Mann-Whitney rank sum tests
The Mann-Whitney rank sum test was used to detect transcripts for which there was little or no overlap of values between groups. This test revealed 107 differences at P < 0.01 (exact P = 0.00866 at rank sum cutoff values) when the ratio method was used. We would expect to find 40 differences by chance alone (0.00866 × 4629 genes), so the false detection rate (40/107 = 37%) is the same as that estimated from t-tests. There were 21 differences significant at P < 0.01 by rank sum tests but not by t-tests according to the ratio method. Thus, for exploratory research being done to generate lists of mRNAs that warrant further study, use of both parametric and nonparametric tests is one way to significantly expand the list.

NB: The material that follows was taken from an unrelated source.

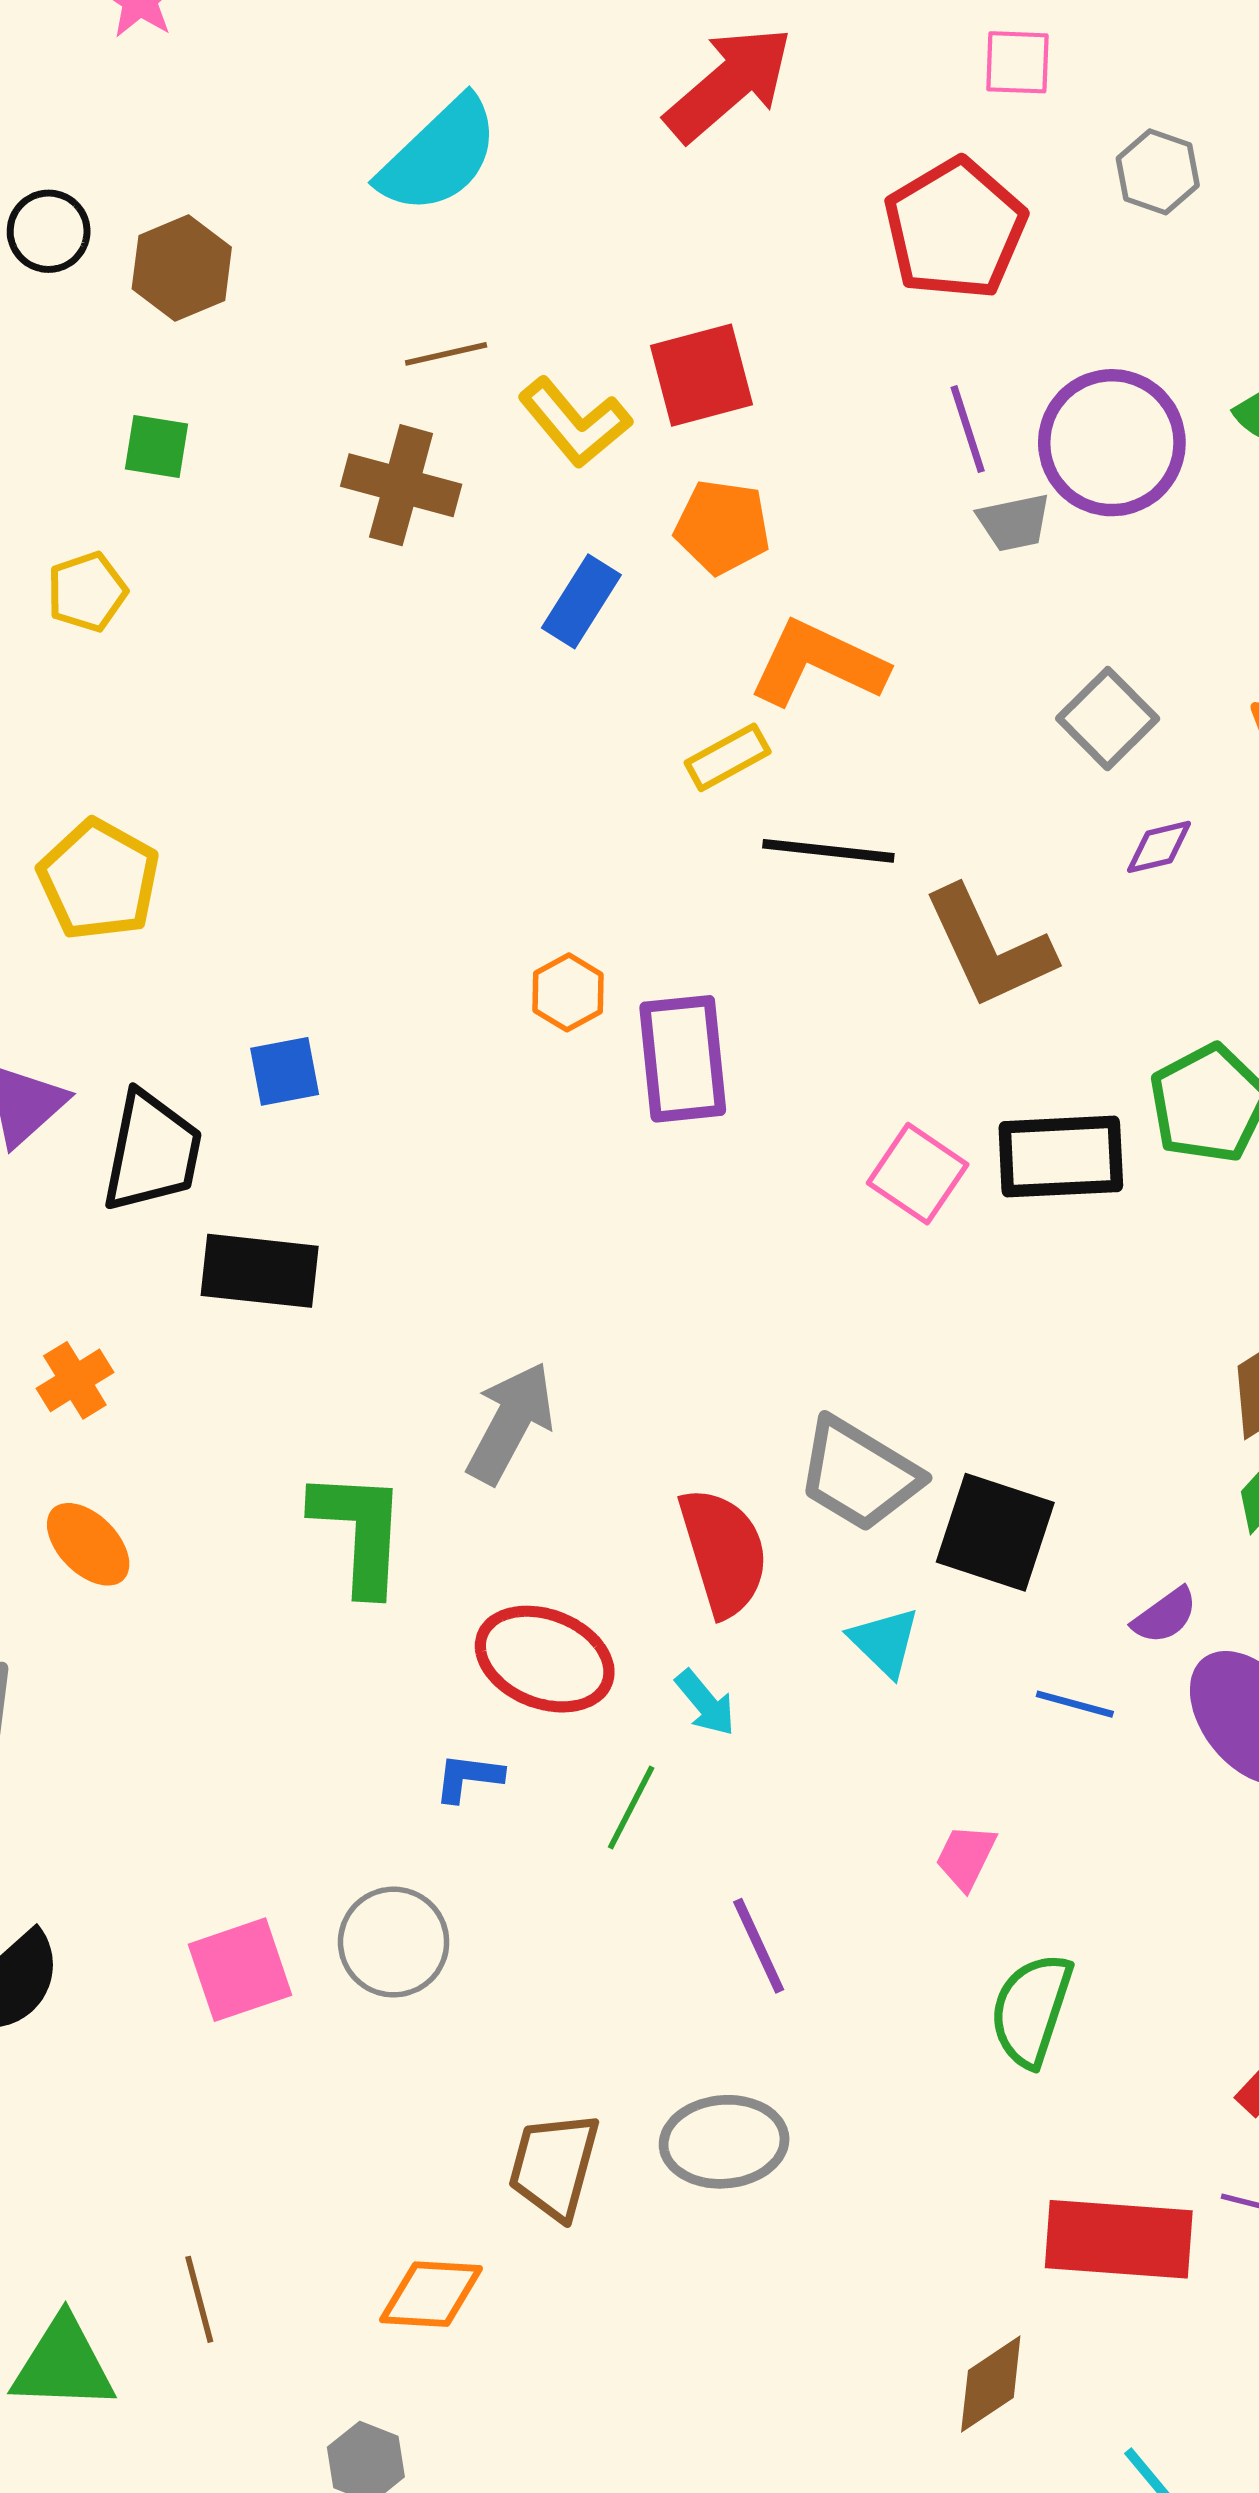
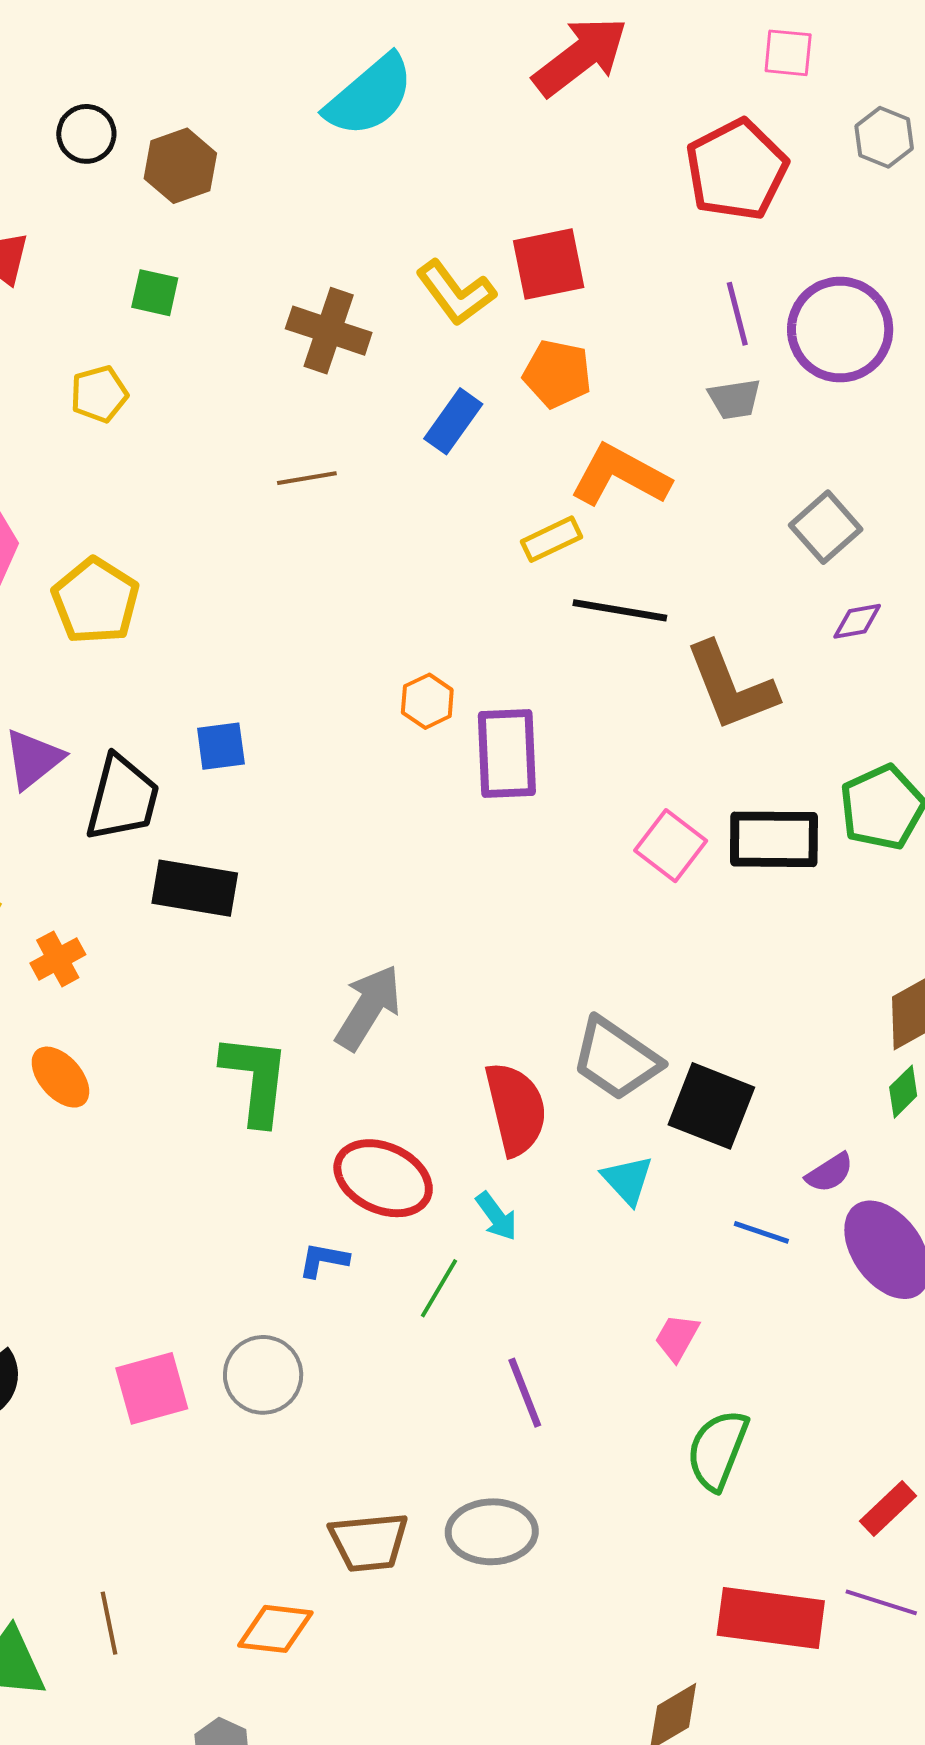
brown line: (446, 354) -> (307, 478), moved
gray trapezoid: (1014, 522) -> (735, 399), moved
brown trapezoid: (554, 2166) -> (369, 1542), turned -114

SAM computes a value, termed d [d = (mean1 - mean2)/(sd + s0)], that is similar to t [t = (mean1 - mean2)/sd]. The "exchangeability factor", s0, minimizes the number of extreme d values among targets with small variances in signal intensity. When absolute signals are analyzed, these small variances are associated with targets that are more difficult to quantify accurately because of low concentrations. We already have filtered most of these targets from the analysis. When data based on the signal method were analyzed, s0 was very small (lowest percentile of the sd values). When relative expression levels were computed by the ratio method, all means were close to 1 regardless of the absolute signal intensity. In this case, s0 was large (53rd percentile of the sd values), and lower sd values were associated with stronger rather than weaker signals. This problem precluded the use of SAM for data normalized in this fashion. However, by multiplying each value of R by the gene-specific mean signal (mean of all 12 arrays), we generated a data set compatible with SAM.

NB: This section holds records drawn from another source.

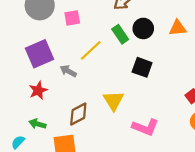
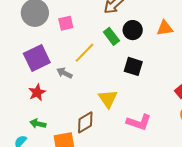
brown diamond: (78, 114) -> (85, 122), moved

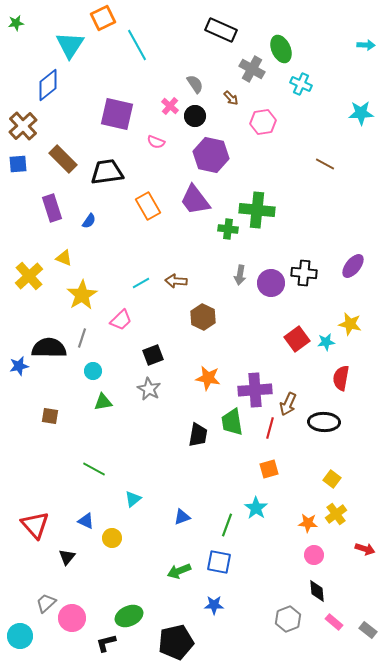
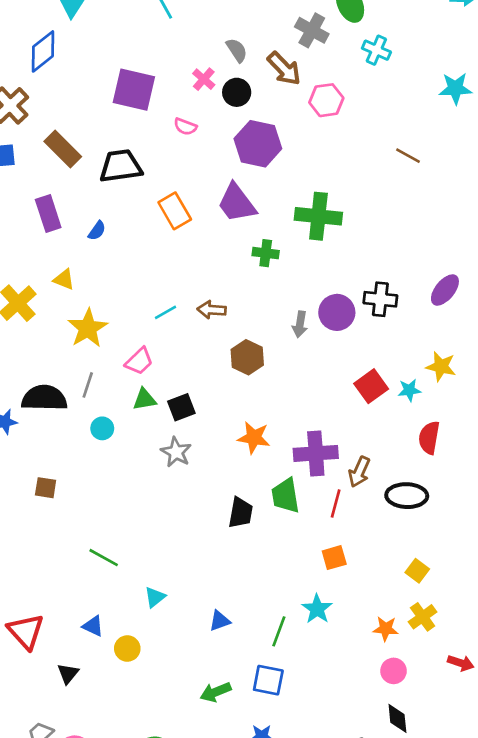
brown arrow: (231, 98) -> (284, 69), size x1.8
green cross: (228, 229) -> (266, 253), moved
gray arrow: (240, 275) -> (300, 324), moved
green triangle: (103, 402) -> (144, 399), moved

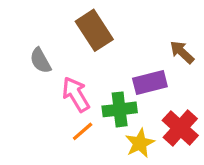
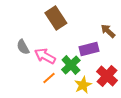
gray semicircle: (40, 61) -> (23, 47), moved
pink arrow: (76, 94) -> (45, 56), turned -30
green cross: (120, 109) -> (71, 65), turned -36

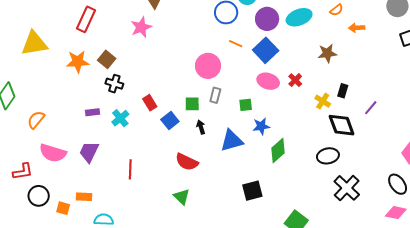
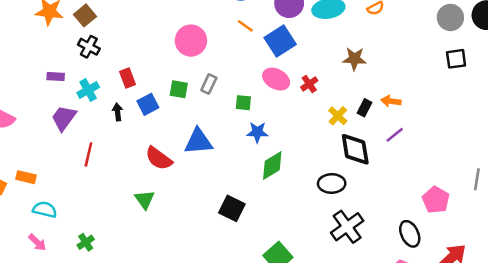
orange arrow: (357, 28) -> (391, 101), moved
pink circle: (208, 66) -> (191, 41), moved
black arrow: (201, 127) -> (118, 112), moved
blue triangle: (232, 141) -> (198, 141), moved
purple trapezoid: (89, 152) -> (64, 118), moved
black square: (252, 191) -> (232, 208), turned 30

SAM lists genes for which d exceeds (by an adjustable threshold termed Δ) the value that would be expected by chance (de). Values of de are generated by computing the d distribution numerous times with random permutations of the group assignments (we instructed SAM to perform 100 permutations). The average distribution from these permutations defines the values of de. Reducing Δ expands the list of "significant" genes, but also increases the false detection rate. When we chose a value of Δ corresponding to a false detection rate < 20%, there were 124 differences according to the ratio method but only 56 differences according to the signal method. There were 20 differences for which the false detection rate was < 5% when the ratio method was used (including 9 for genes involved in energy metabolism that are listed in Table ), but none when the signal method was used. When no presence / absence filter was applied, the highest-ranked differences had false detection rates of 30% even with the ratio method, and only 34 genes achieved this level. Thus, it is very important to remove noisy data before using SAM.